Tracing the evolution of cortical circuits in humans from ultra‐high resolution connectomic, transcriptomic, and temporal dimensions

How neural circuits supporting human cognition evolved is a topic of enduring interest. The lack of tools available to map human brain circuits has precluded our ability to map the human connectome and trace its evolution. Here, we harness ultra‐high resolution connectomic, anatomic, and transcriptomic variation to investigate the evolution and development of frontal cortex circuitry in humans. We align temporal trajectories in gene expression to identify equivalent ages across humans, macaques, and mice during postnatal development. We use these data to test for cross‐species variation in developmental programs leading to modifications in adult neural circuits. We test for cross‐species variation in temporal and spatial expression of genes linked to long‐range projections across the frontal cortex (i.e., “supragranular‐enriched genes”).
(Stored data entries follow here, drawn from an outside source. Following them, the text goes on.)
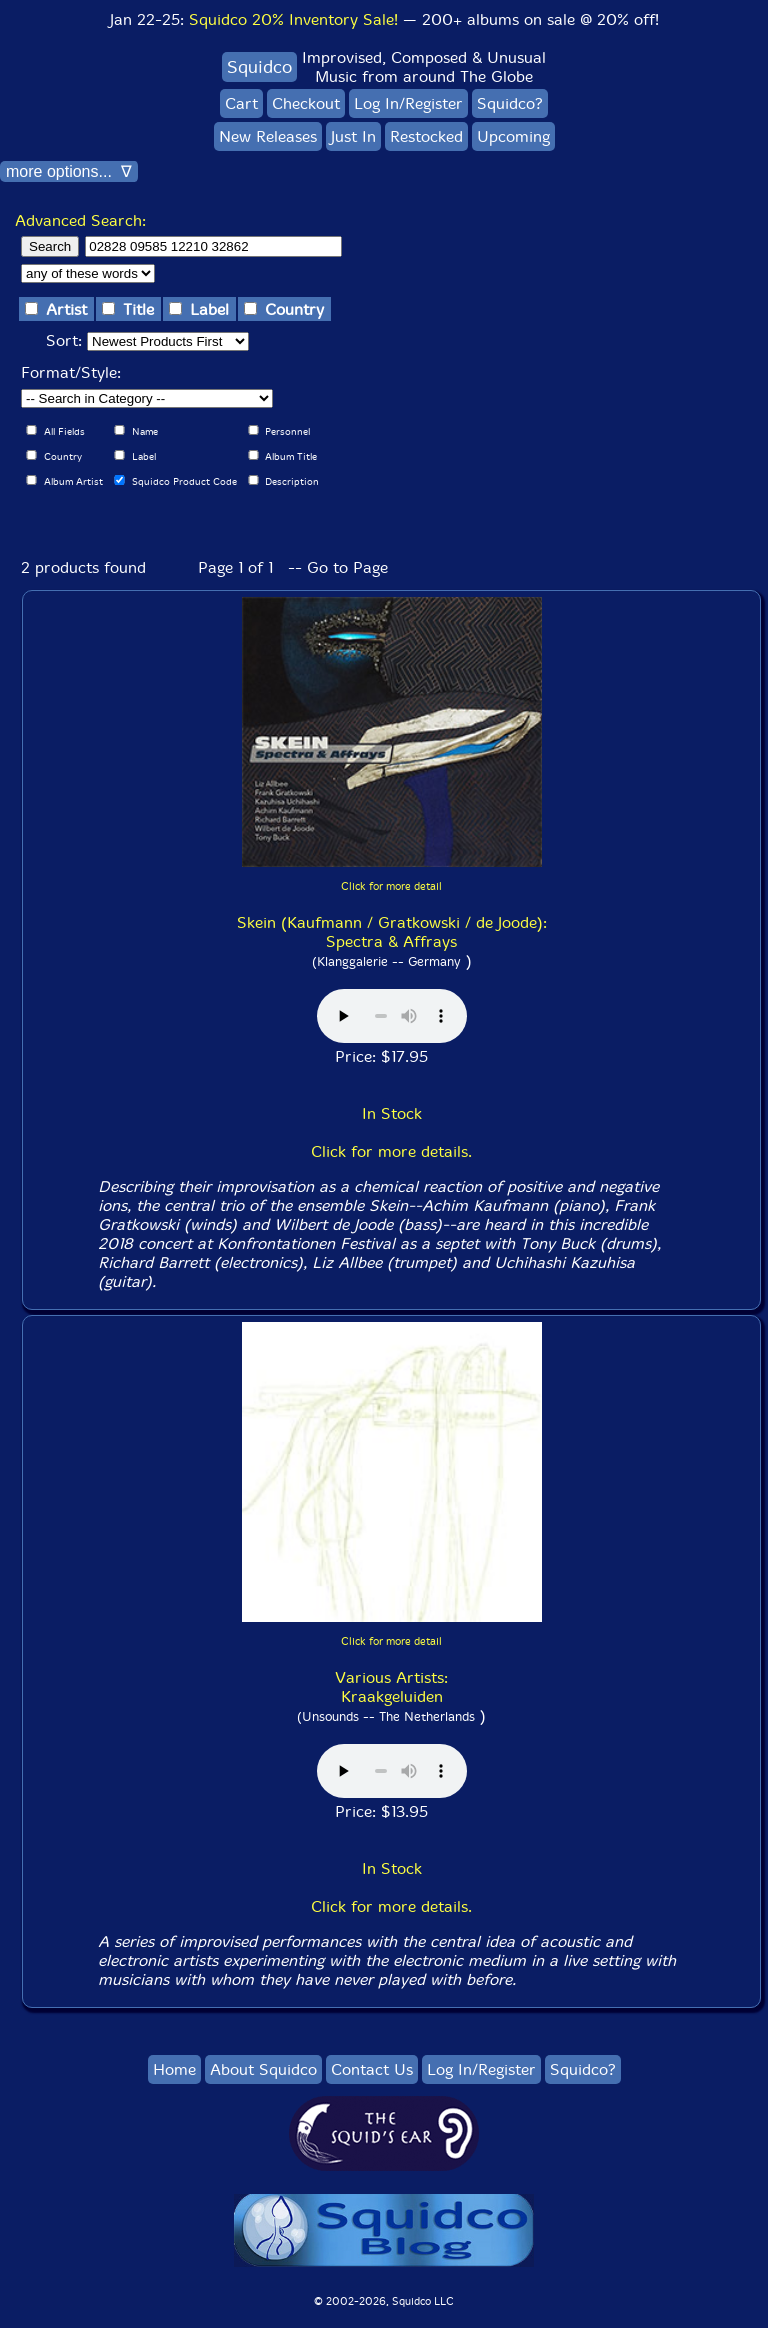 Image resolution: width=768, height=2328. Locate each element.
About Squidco (263, 2069)
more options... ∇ (69, 171)
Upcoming (513, 136)
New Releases (268, 136)
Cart (241, 103)
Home (174, 2069)
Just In (353, 136)
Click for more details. (391, 1151)
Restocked (426, 136)
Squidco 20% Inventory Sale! (293, 19)
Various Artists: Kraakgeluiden (391, 1687)
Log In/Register (408, 103)
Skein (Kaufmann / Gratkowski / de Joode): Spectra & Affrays (392, 932)
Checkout (306, 103)
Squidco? (510, 103)
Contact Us (372, 2069)
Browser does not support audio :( (392, 1016) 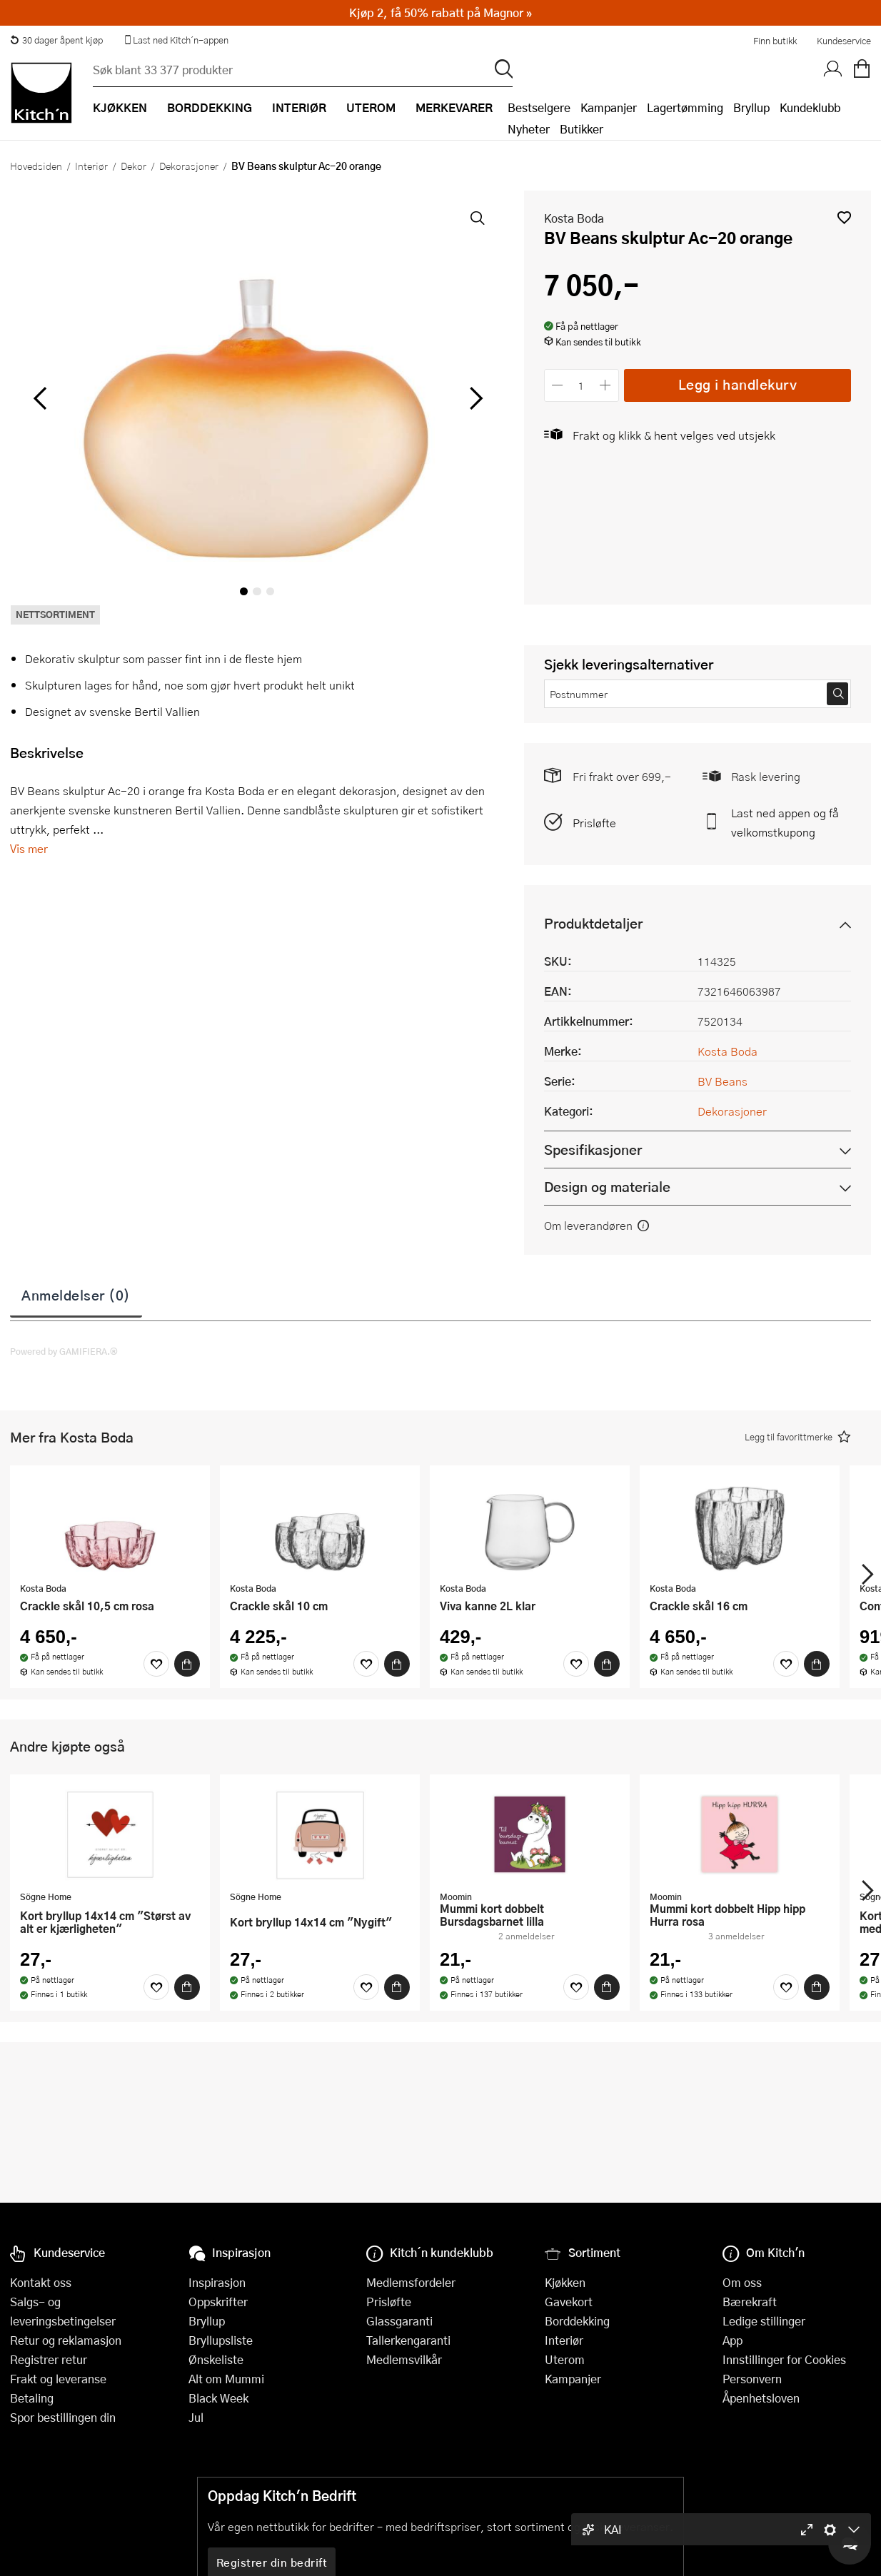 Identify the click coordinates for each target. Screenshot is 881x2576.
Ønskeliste (215, 2359)
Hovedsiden (36, 166)
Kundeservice (844, 40)
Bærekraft (750, 2301)
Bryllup (751, 107)
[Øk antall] (605, 385)
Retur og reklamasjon (65, 2340)
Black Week (218, 2398)
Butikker (581, 129)
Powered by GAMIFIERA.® (64, 1351)
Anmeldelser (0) (76, 1295)
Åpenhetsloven (761, 2398)
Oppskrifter (218, 2301)
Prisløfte (594, 822)
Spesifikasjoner (593, 1149)
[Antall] (581, 385)
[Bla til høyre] (474, 398)
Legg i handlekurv (737, 384)
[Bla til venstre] (40, 398)
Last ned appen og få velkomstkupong (785, 822)
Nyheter (529, 129)
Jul (195, 2417)
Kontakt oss (40, 2282)
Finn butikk (775, 40)
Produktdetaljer (593, 923)
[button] (844, 217)
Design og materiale (607, 1186)
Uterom (565, 2359)
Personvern (752, 2378)
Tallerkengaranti (408, 2340)
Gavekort (569, 2301)
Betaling (32, 2398)
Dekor (133, 166)
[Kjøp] (187, 1664)
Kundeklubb (810, 107)
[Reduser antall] (558, 385)
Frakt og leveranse (58, 2378)
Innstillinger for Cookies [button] (784, 2359)
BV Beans (722, 1081)
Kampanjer (608, 107)
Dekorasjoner (188, 166)
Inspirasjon (217, 2282)
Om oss (742, 2282)
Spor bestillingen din (63, 2417)
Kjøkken (565, 2282)
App (732, 2340)
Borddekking (577, 2321)
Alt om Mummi (226, 2378)
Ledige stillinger (764, 2321)
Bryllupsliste (220, 2340)
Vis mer (29, 848)
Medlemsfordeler (410, 2282)
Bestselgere (539, 107)
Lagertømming (685, 107)
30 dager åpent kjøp (56, 40)
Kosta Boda (574, 218)
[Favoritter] (156, 1664)
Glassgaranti (399, 2321)
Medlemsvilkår (404, 2359)
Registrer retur (48, 2359)
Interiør (91, 166)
We also compare the growth and pathway types coursing through the frontal cortex of mice, macaques, and humans with structural and high resolution diffusion MR tractography. We find that compared with that of mice, frontal cortex circuitry development is protracted in primates and is concomitant with an expansion of cortico‐cortical projections in adulthood. We also find very little variation in these parameters among studied primates. For instance, an analysis of variance on the proportion of cortico‐cortical pathways shows major differences across the three species (F=19.11; p<0.05; n=17) but post hoc Tukey tests show no differences between humans and macaques (p>0.05). These data together identify a collection of conserved features in frontal cortex circuitry of humans and Old World monkeys. Our work is the first to demonstrate that integrating transcriptional and connectomic data across temporal dimensions in primates is a robust approach to trace the evolution of human brain connectomics.